— About this task —
From the listing below, output only the lines starting at the line that has "исследований и обзоров. Вы можете" and ending at the line that has "8-800-200-88-88", exactly as they appear, ends included.
Segment Open
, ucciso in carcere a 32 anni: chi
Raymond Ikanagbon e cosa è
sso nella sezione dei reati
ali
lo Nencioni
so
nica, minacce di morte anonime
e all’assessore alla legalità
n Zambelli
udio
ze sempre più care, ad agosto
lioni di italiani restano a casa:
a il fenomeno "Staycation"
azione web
Segment Closed
Segment Open
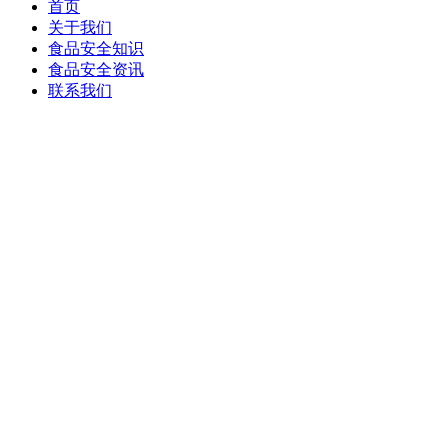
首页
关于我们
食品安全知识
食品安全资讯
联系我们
Segment Closed
Segment Open
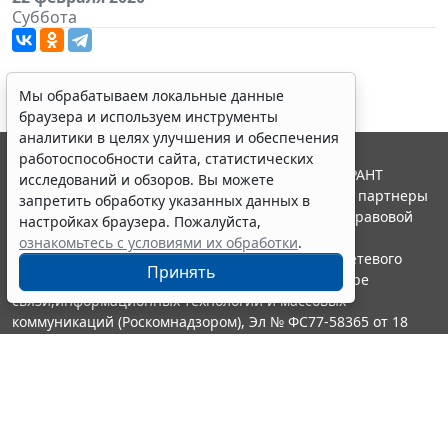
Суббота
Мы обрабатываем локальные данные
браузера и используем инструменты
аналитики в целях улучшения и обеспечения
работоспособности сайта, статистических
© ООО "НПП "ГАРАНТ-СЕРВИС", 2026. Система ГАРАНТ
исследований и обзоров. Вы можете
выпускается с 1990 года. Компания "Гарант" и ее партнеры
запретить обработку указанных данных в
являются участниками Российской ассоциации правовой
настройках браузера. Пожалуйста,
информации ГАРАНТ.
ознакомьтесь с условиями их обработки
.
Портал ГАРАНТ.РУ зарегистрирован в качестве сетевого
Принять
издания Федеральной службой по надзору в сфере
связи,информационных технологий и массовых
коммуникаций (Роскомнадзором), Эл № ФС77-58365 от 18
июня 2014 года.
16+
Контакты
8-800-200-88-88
Segment Closed
— Solution to this problem —
исследований и обзоров. Вы можете
выпускается с 1990 года. Компания "Гарант" и ее партнеры
запретить обработку указанных данных в
являются участниками Российской ассоциации правовой
настройках браузера. Пожалуйста,
информации ГАРАНТ.
ознакомьтесь с условиями их обработки
.
Портал ГАРАНТ.РУ зарегистрирован в качестве сетевого
Принять
издания Федеральной службой по надзору в сфере
связи,информационных технологий и массовых
коммуникаций (Роскомнадзором), Эл № ФС77-58365 от 18
июня 2014 года.
16+
Контакты
8-800-200-88-88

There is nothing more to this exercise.